'''

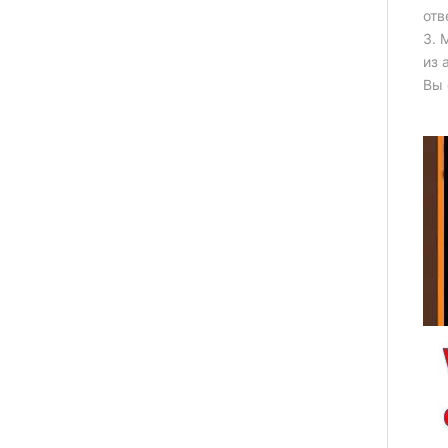
отв
3. 
из 
Вы 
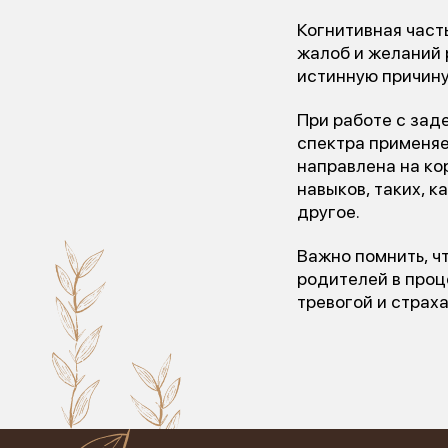
Когнитивная част
жалоб и желаний 
истинную причин
При работе с зад
спектра применяе
направлена на ко
навыков, таких, к
другое.
Важно помнить, ч
«Лу
родителей в проц
тревогой и страх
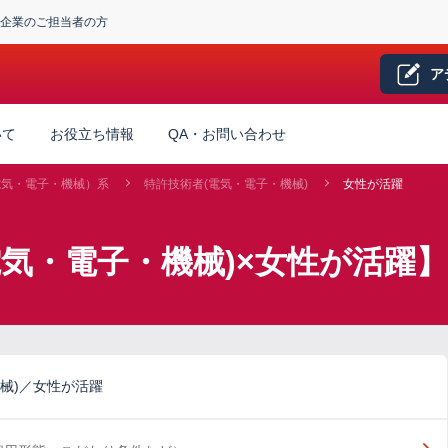
企業のご担当者の方
ア
いて
お役立ち情報
QA・お問い合わせ
電気・電子・機械）系
特許技術者(電気・電子・機械)
女性が活躍
電気・電子・機械)×女性が活躍
械)／女性が活躍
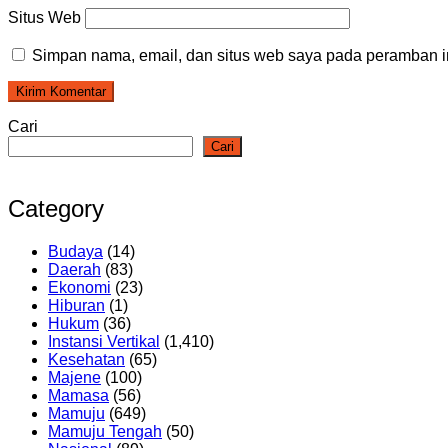
Situs Web
Simpan nama, email, dan situs web saya pada peramban in
Cari
Cari
Category
Budaya
(14)
Daerah
(83)
Ekonomi
(23)
Hiburan
(1)
Hukum
(36)
Instansi Vertikal
(1,410)
Kesehatan
(65)
Majene
(100)
Mamasa
(56)
Mamuju
(649)
Mamuju Tengah
(50)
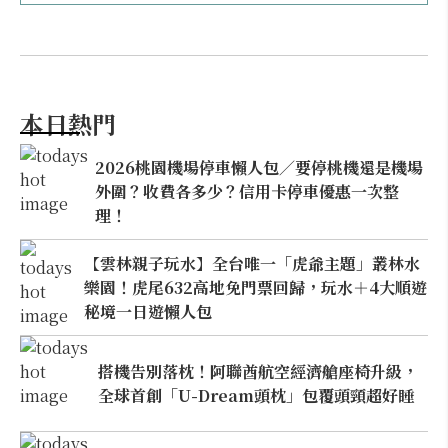
本日熱門
2026桃園機場停車懶人包／要停桃機還是機場
外圍？收費各多少？信用卡停車優惠一次整
理！
【雲林親子玩水】全台唯一「虎爺主題」叢林水
樂園！虎尾632高地免門票回歸，玩水＋4大順遊
秘境一日遊懶人包
搭機告別落枕！阿聯酋航空經濟艙座椅升級，
全球首創「U-Dream頭枕」包覆頭頸超好睡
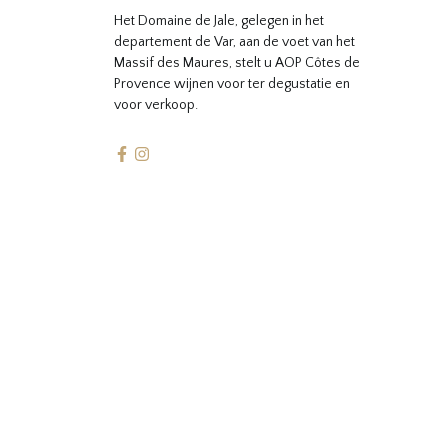
Het Domaine de Jale, gelegen in het
departement de Var, aan de voet van het
Massif des Maures, stelt u AOP Côtes de
Provence wijnen voor ter degustatie en
voor verkoop.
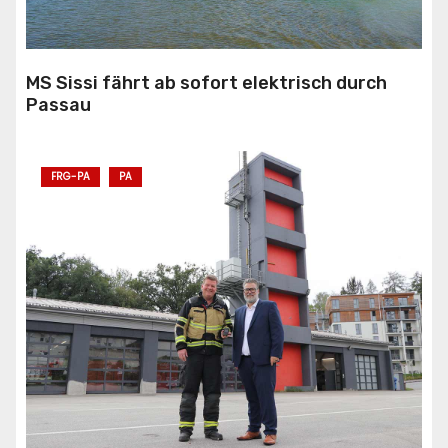
MS Sissi fährt ab sofort elektrisch durch
Passau
FRG-PA
PA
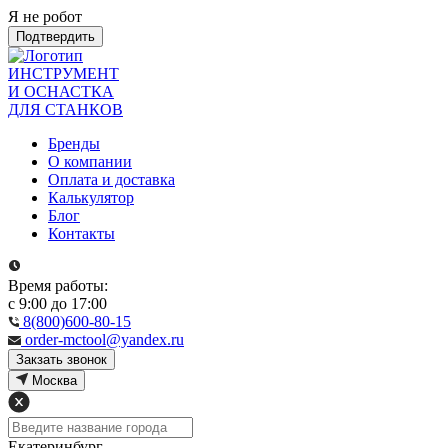
Я не робот
Подтвердить
ИНСТРУМЕНТ
И ОСНАСТКА
ДЛЯ СТАНКОВ
Бренды
О компании
Оплата и доставка
Калькулятор
Блог
Контакты
Время работы:
с 9:00 до 17:00
8(800)600-80-15
order-mctool@yandex.ru
Закзать звонок
Москва
Екатеринбург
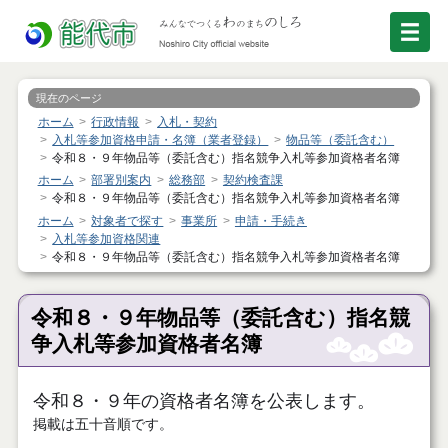
現在のページ
ホーム
行政情報
入札・契約
入札等参加資格申請・名簿（業者登録）
物品等（委託含む）
令和８・９年物品等（委託含む）指名競争入札等参加資格者名簿
ホーム
部署別案内
総務部
契約検査課
令和８・９年物品等（委託含む）指名競争入札等参加資格者名簿
ホーム
対象者で探す
事業所
申請・手続き
入札等参加資格関連
令和８・９年物品等（委託含む）指名競争入札等参加資格者名簿
令和８・９年物品等（委託含む）指名競
争入札等参加資格者名簿
令和８・９年の資格者名簿を公表します。
掲載は五十音順です。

'''

From the records above, return each line where "voor" occurs.

## EXERCISE RESULT
Provence wijnen voor ter degustatie en
voor verkoop.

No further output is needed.